Creating a Custom Path

Subclass ProbabilityPath and implement two methods:

  • compute_mu_t(x0, x1, t) — the interpolated point at time t
  • compute_flow(x0, x1, t, xt) — the target velocity field

Example: Cosine Schedule Path

A cosine schedule moves slowly near both endpoints and fastest at the midpoint:

import numpy as np
from flowmatching_bdt.paths import ProbabilityPath, pad_t_like_x


class CosinePath(ProbabilityPath):
    """Cosine-schedule interpolation between source and target.

    mu_t = (1 - s(t)) * x0 + s(t) * x1
    where s(t) = (1 - cos(pi * t)) / 2

    The velocity is ds/dt * (x1 - x0) = (pi/2) * sin(pi * t) * (x1 - x0).
    """

    def compute_mu_t(self, x0, x1, t):
        t = pad_t_like_x(t, x0)
        s = (1 - np.cos(np.pi * t)) / 2
        return (1 - s) * x0 + s * x1

    def compute_flow(self, x0, x1, t, xt):
        t = pad_t_like_x(t, x0)
        dsdt = np.pi / 2 * np.sin(np.pi * t)
        return dsdt * (x1 - x0)

Using Your Custom Path

from sklearn.datasets import make_moons
from flowmatching_bdt import FlowMatchingBDT

data, _ = make_moons(n_samples=500, noise=0.05, random_state=0)

model = FlowMatchingBDT(path=CosinePath(), n_flow_steps=5, n_duplicates=10)
model.fit(data)
samples = model.predict(num_samples=500)

Path Design Guidelines

All paths above follow the general form \(\mu_t = (1 - s(t))\,x_0 + s(t)\,x_1\), where \(s(t)\) is a schedule function that controls the interpolation speed.

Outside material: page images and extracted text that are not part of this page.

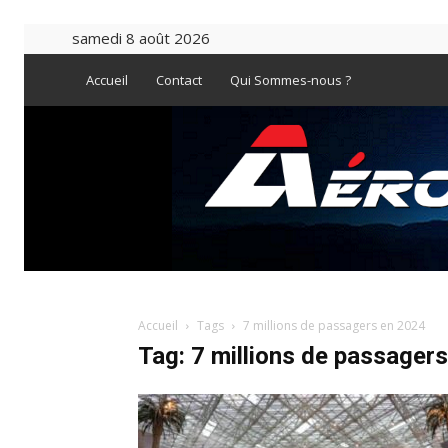
samedi 8 août 2026
Accueil
Contact
Qui Sommes-nous ?
Accueil
Tags
7 millions de passagers en 2024
Tag: 7 millions de passager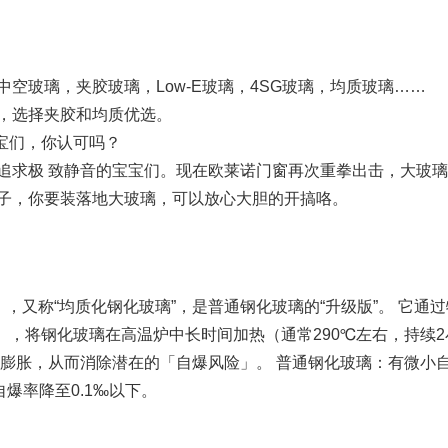
玻璃，夹胶玻璃，Low-E玻璃，4SG玻璃，均质玻璃…… 
，选择夹胶和均质优选。
宝们，你认可吗？ 
追求极 致静音的宝宝们。现在欧莱诺门窗再次重拳出击，大玻
子，你要装落地大玻璃，可以放心大胆的开搞咯。
ass），又称“均质化钢化玻璃”，是普通钢化玻璃的“升级版”。 它通
称HST），将钢化玻璃在高温炉中长时间加热（通常290℃左右，持续
前膨胀，从而消除潜在的「自爆风险」。 普通钢化玻璃：有微小
自爆率降至0.1‰以下。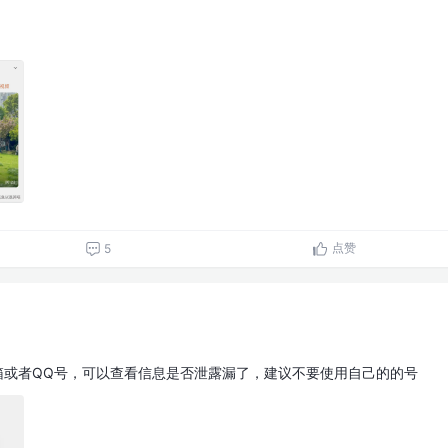
点赞
5
或者QQ号，可以查看信息是否泄露漏了，建议不要使用自己的的号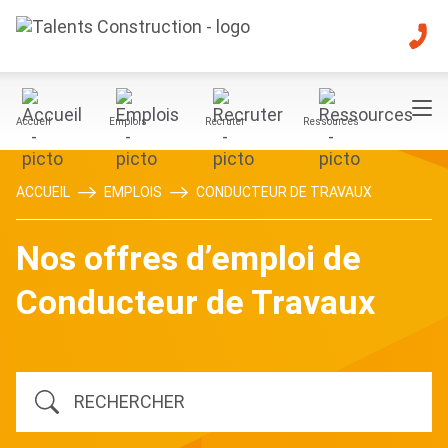
Accueil
Emplois
Recruter
Ressources
ACCUEIL
EMPLOIS
CONDUCTEUR DE TRAVAUX
Nos offres d’emploi de
Conducteur de Travaux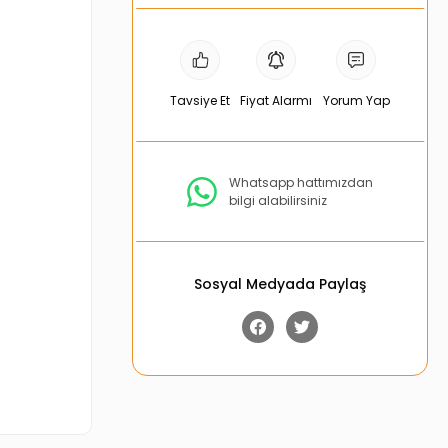
Tavsiye Et
Fiyat Alarmı
Yorum Yap
Whatsapp hattımızdan
bilgi alabilirsiniz
Sosyal Medyada Paylaş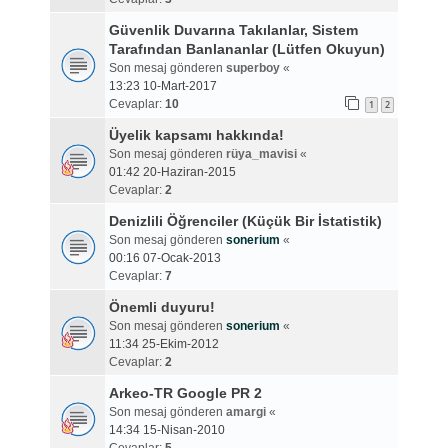
Güvenlik Duvarına Takılanlar, Sistem
Tarafından Banlananlar (Lütfen Okuyun)
Son mesaj gönderen
superboy
«
13:23 10-Mart-2017
Cevaplar:
10
1
2
Üyelik kapsamı hakkında!
Son mesaj gönderen
rüya_mavisi
«
01:42 20-Haziran-2015
Cevaplar:
2
Denizlili Öğrenciler (Küçük Bir İstatistik)
Son mesaj gönderen
sonerium
«
00:16 07-Ocak-2013
Cevaplar:
7
Önemli duyuru!
Son mesaj gönderen
sonerium
«
11:34 25-Ekim-2012
Cevaplar:
2
Arkeo-TR Google PR 2
Son mesaj gönderen
amargi
«
14:34 15-Nisan-2010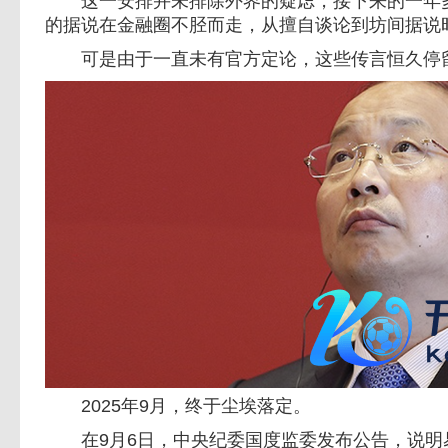
这一安排并未排除外界的疑虑，接下来的一年多
的据说在金融圈不胫而走，从擅自谈论到坊间据说
可是由于一直未有官方定论，这些传言恒久停
2025年9月，终于尘埃落定。
在9月6日，中央纪委国度监委发布公告，说明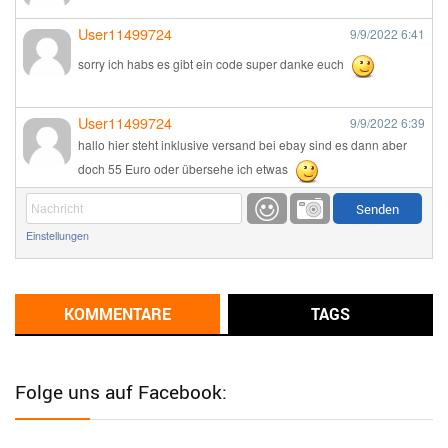
User11499724
9/9/2022
6:41
sorry ich habs es gibt ein code super danke euch
User11499724
9/9/2022
6:39
hallo hier steht inklusive versand bei ebay sind es dann aber
doch 55 Euro oder übersehe ich etwas
Günni
9/1/2022
6:17
Einstellungen
Ich glaube du hast den Sinn eines Schnäppchenblogs noch
immer nicht verstanden?
Günni
KOMMENTARE
TAGS
9/1/2022
6:16
Dann schau mal bitte auf das Datum
Die meisten Deals
sind Tagespreise!
Folge uns auf Facebook:
User11493041
8/31/2022
7:10
Wird hier für 98,99 angeboten, bei Klick auf "Zum Deal" sind es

When designing a custom path, keep these properties in mind:

  • Boundary conditions: \(\mu_t\) should satisfy \(\mu_0 = x_0\) (source) and \(\mu_1 = x_1\) (target).
  • Smoothness: The velocity \(u_t\) should be finite everywhere in \((0, 1)\). Paths where \(u_t\) diverges near \(t = 0\) (e.g. PolynomialPath with \(k < 1\)) can produce very large training targets at the first flow step.
  • Monotonicity: The schedule function \(s(t)\) mapping \([0, 1] \to [0, 1]\) should be monotonically increasing.